Four Indigenous environmental leaders embark on an extraordinary trans-continental adventure from the Canadian plains to deep into the heart of the Amazonian jungle to unite the peoples of North and South America and deepen the meaning of “Climate Justice.” The Condor & The Eagle documentary offers a glimpse into a developing spiritual renaissance as the film’s four protagonists learn from each other’s long legacy of resistance to colonialism and its extractive economy. Their path through the jungle takes them on an unexpectedly challenging and liberating journey, which will forever change their attachment to the Earth and one another.
Q&A to follow the screening with Mindy Magyar (Mi’kmaq)
Mindy Magyar (Mi’kmaq) is an Associate Professor of Industrial Design at Rochester Institute of Technology and board member of Friends of Ganondagan. She considers equity and inclusion as imperatives for global citizenship and sustainability. Her research addresses cultural representation, authorship, appropriation, and literacy. Her critical studio practice also explores the cultural narratives of our constructed landscape, providing further insights into her perspective as a Mi’kmaq woman today.

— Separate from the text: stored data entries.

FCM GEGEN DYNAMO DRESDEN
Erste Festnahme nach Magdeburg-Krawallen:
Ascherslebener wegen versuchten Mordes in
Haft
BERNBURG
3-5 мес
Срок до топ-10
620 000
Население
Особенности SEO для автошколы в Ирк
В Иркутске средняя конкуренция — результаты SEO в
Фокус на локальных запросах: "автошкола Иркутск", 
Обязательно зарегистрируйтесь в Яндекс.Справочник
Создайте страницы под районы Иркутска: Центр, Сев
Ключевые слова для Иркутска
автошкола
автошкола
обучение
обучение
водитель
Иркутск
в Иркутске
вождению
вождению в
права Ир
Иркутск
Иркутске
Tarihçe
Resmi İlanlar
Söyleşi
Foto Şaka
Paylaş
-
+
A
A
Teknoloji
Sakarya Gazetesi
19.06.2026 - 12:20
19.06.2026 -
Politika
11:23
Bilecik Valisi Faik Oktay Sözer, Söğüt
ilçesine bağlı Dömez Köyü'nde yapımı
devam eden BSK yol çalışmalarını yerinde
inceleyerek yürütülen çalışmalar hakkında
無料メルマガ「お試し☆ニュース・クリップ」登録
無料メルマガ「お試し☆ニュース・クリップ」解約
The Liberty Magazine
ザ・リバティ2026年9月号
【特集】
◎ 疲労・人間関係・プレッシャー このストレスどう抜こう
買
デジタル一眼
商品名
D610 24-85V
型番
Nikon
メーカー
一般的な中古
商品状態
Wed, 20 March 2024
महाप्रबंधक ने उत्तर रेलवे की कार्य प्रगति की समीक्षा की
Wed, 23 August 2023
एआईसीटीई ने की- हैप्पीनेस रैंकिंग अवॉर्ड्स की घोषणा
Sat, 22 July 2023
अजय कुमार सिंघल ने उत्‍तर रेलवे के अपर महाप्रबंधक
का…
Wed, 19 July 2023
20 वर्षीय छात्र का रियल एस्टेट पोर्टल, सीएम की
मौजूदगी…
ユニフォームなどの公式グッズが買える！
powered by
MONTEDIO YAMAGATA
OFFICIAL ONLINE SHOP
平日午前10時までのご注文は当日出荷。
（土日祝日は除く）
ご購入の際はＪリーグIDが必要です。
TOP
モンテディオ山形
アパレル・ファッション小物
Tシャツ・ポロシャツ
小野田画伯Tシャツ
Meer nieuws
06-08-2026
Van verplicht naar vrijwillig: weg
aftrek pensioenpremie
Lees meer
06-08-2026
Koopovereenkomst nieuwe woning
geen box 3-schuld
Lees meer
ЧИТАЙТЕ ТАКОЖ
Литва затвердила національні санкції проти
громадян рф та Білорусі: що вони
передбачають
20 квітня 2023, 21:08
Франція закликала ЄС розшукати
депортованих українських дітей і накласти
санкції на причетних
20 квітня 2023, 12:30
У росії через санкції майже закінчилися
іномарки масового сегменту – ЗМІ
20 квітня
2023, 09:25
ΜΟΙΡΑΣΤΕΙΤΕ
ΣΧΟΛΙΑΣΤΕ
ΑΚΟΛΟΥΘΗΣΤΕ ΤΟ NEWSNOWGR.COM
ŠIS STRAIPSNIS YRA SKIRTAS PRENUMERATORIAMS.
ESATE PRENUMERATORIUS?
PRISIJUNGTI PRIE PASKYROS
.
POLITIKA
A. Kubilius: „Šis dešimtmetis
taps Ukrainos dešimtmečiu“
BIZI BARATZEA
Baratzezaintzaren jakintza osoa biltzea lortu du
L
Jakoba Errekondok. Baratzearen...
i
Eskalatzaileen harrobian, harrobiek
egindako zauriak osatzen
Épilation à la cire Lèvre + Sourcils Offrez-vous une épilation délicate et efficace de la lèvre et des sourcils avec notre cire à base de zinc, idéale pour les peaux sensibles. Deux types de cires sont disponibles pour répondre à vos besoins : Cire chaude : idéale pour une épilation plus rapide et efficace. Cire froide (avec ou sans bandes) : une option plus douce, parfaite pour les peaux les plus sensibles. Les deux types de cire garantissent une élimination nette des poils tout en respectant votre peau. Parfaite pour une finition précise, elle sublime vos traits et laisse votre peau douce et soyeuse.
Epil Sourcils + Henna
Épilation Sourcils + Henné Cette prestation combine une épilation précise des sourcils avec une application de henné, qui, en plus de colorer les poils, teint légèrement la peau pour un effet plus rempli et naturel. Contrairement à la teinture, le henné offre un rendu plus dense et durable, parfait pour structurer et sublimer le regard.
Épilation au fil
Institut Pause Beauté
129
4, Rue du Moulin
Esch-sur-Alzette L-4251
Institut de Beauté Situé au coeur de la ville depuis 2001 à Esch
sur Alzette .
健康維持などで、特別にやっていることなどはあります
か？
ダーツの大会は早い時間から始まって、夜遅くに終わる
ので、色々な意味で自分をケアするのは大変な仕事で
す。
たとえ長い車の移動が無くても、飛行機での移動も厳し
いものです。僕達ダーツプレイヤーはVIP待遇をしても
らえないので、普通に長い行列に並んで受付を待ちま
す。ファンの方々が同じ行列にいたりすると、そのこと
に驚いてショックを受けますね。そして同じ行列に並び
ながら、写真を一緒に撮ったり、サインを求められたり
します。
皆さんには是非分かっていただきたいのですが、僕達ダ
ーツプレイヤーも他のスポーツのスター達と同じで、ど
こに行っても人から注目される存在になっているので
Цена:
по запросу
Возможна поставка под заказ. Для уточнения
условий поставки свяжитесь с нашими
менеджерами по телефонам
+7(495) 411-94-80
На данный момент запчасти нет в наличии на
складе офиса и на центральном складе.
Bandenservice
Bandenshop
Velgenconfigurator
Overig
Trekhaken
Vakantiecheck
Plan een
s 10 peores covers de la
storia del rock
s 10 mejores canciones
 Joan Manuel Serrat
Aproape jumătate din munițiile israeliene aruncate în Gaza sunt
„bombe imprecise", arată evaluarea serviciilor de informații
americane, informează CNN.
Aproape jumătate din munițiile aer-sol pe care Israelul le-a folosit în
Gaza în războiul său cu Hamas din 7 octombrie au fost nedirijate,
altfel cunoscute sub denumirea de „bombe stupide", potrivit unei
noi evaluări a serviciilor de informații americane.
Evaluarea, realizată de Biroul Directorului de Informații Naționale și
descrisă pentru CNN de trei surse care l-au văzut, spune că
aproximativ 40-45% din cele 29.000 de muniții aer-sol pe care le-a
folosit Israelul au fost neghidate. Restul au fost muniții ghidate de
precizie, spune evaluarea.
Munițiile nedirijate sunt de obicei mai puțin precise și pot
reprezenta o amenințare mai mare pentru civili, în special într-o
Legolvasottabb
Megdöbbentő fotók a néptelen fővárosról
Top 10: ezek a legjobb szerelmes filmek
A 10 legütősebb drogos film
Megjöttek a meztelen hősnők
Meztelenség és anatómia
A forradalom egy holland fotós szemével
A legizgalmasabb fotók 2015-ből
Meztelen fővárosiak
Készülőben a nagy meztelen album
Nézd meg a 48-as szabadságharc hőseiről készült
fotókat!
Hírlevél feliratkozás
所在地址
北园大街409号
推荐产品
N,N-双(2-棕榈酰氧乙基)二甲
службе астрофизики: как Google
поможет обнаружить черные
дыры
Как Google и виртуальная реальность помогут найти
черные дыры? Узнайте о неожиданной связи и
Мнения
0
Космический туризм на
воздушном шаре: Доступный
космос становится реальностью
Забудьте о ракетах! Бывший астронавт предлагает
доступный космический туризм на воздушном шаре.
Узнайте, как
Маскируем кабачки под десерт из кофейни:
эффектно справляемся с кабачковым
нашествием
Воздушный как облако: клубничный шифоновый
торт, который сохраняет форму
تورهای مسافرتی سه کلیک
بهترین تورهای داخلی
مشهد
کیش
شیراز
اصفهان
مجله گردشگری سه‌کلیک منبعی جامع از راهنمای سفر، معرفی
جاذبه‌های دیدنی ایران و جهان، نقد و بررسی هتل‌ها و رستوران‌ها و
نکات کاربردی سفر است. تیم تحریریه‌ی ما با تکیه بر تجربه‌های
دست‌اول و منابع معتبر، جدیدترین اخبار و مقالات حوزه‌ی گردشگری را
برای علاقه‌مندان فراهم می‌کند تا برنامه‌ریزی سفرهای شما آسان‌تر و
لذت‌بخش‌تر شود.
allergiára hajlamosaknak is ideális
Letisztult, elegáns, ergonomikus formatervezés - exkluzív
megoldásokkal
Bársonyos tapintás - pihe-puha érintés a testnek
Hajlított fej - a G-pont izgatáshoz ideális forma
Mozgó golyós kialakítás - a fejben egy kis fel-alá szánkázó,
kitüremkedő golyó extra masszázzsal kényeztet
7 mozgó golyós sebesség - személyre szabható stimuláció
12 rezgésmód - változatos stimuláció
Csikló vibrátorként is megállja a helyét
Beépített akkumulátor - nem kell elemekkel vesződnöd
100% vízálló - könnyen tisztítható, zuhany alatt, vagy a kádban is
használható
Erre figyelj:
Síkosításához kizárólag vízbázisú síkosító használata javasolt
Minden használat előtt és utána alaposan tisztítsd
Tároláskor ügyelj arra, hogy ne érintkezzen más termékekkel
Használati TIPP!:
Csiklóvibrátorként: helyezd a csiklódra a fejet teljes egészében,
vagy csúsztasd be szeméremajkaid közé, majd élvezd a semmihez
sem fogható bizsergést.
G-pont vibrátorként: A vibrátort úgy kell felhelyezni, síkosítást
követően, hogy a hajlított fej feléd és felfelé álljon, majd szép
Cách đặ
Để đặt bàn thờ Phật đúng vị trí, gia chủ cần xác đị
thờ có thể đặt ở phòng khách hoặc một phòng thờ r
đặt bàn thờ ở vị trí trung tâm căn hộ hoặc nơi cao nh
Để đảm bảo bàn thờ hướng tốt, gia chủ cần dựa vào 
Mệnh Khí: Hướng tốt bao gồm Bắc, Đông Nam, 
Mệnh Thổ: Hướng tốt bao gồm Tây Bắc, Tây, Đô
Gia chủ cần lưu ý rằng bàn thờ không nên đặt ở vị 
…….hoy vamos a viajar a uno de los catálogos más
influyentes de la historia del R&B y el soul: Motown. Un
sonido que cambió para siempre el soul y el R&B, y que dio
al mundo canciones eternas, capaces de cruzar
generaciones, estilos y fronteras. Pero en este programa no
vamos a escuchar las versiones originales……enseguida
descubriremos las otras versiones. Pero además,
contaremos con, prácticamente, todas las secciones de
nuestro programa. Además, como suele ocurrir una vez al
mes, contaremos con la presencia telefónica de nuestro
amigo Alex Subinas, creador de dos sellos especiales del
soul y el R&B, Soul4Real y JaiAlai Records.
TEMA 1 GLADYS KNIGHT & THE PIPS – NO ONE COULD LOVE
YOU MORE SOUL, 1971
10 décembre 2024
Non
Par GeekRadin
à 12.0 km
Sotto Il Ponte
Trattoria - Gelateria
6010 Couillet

The Community Partner for this screening is Friends of Ganondagan.
Oscar-winning Editor/Producer Douglas Blush (Mr. Soul, Icarus, 20 Feet From Stardom, The Hunting Ground, The Invisible War) says about The Condor & The Eagle: “This documentary takes the struggle for Climate Justice beyond the standard borders of separate nations and shows a new, larger movement rising up across many Indigenous peoples, using thrilling cinematography, deeply personal stories and the urgency of tomorrow’s headlines. The Condor & The Eagle is both a profound work of climate journalism and an exhilarating, emotional adventure film”.
The Condor & The Eagle brings to light the major role played by Indigenous women in the build-up of the Environmental Justice Movement. They have struggled with feelings of isolation their entire lives and are now discovering the power of their shared voices to bring change to the entire world. When revered Native elder Casey Camp-Horinek traveled to New York in 2014 to lead the People’s Climate March she was met with overwhelming support from the people of her sister nations in North and South America. With the continuous expansion of pipeline projects throughout the Americas these Indigenous women and men represent the last remaining landholders who refuse to sacrifice their territories to transnational oil companies. Their unification in New York first and later in Paris are among many similar and burgeoning initiatives, mostly led by Indigenous women, that have inspired people around the world to rise for the protection of the earth and give life to the climate justice movement.